The InterfaceContract Type

An InterfaceContract describes what a generated module exposes to the rest of the project:

interface InterfaceContract {
  /** The impl node ID this contract describes */
  nodeId: string
  /** The Kit type that produced this contract */
  producedBy: KitType
  /** Exported TypeScript functions with their signatures */
  exportedFunctions: Array<{
    name: string
    signature: string        // e.g., "(id: string) => Promise<User>"
    isAsync: boolean
    parameters: Array<{ name: string; type: string }>
    returnType: string
  }>
  /** Exported TypeScript types and interfaces */
  exportedTypes: Array<{
    name: string
    definition: string       // TypeScript type expression
    isExported: boolean
  }>
  /** API routes this module exposes (for EndpointKit) */
  apiRoutes?: Array<{
    method: 'GET' | 'POST' | 'PUT' | 'PATCH' | 'DELETE'
    path: string
    requestType?: string
    responseType?: string
    authRequired: boolean
  }>
  /** Events this module emits or consumes */
  events?: Array<{
    name: string
    direction: 'emits' | 'consumes'
    payloadType: string
  }>
  /** Database entities this module exposes */
  dbEntities?: Array<{
    tableName: string
    schemaRef: string        // import path to Drizzle schema
    primaryKey: string
  }>
  /** Module import path (for downstream import statements) */
  importPath: string
}

How Upstream Contracts Are Loaded

Before the pipeline executes a Kit for node N, loadUpstreamContracts(nodeId) traverses the spec graph:

Find all nodes that N depends on by following has_field, has_operation, implements, and uses edges backward
For each dependency node, retrieve the InterfaceContract stored in its impl node's metadata
Return the contracts as upstreamContracts in the KitInput

This traversal is lazy — it runs immediately before each Kit execution, ensuring it picks up contracts from the current run's completed nodes, not just contracts from previous runs.

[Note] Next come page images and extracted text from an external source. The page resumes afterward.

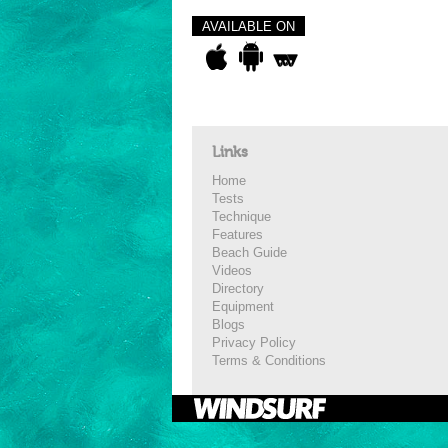
AVAILABLE ON
Links
Home
Tests
Technique
Features
Beach Guide
Videos
Directory
Equipment
Blogs
Privacy Policy
Terms & Conditions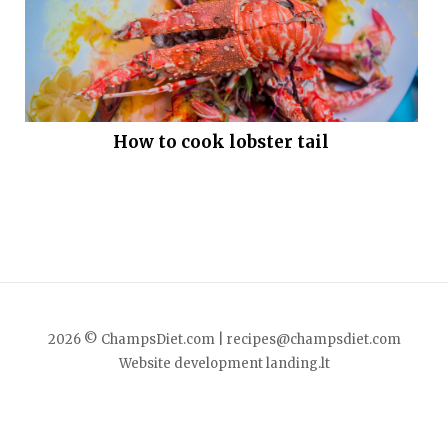
How to cook lobster tail
2026 © ChampsDiet.com |
recipes@champsdiet.com
Website development
landing.lt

How Kits Use Upstream Contracts

A Kit uses upstream contracts to generate compatible code without guessing:

EndpointKit reads ServiceKit's exported functions to generate route handlers:

// From ServiceKit's InterfaceContract:
// exportedFunctions: [{ name: 'getUserById', signature: '(id: string) => Promise<User>' }]

// EndpointKit generates:
import { getUserById } from '../services/UserService'

app.get('/users/:id', async (c) => {
  const user = await getUserById(c.req.param('id'))
  return c.json(user)
})

ServiceKit reads EntityKit's exported types to generate typed repository methods:

// From EntityKit's InterfaceContract:
// exportedTypes: [{ name: 'User', definition: '{ id: string; email: string; name: string }' }]
// dbEntities: [{ tableName: 'users', schemaRef: '../db/schema/users', primaryKey: 'id' }]

// ServiceKit generates:
import { users } from '../db/schema/users'
import type { User } from '../entities/User'

async findById(id: string): Promise<User | null> {
  const [row] = await db.select().from(users).where(eq(users.id, id))
  return row ?? null
}

APIClientKit reads EndpointKit's API routes to generate a typed client:

// From EndpointKit's InterfaceContract:
// apiRoutes: [{ method: 'GET', path: '/users/:id', responseType: 'User', authRequired: true }]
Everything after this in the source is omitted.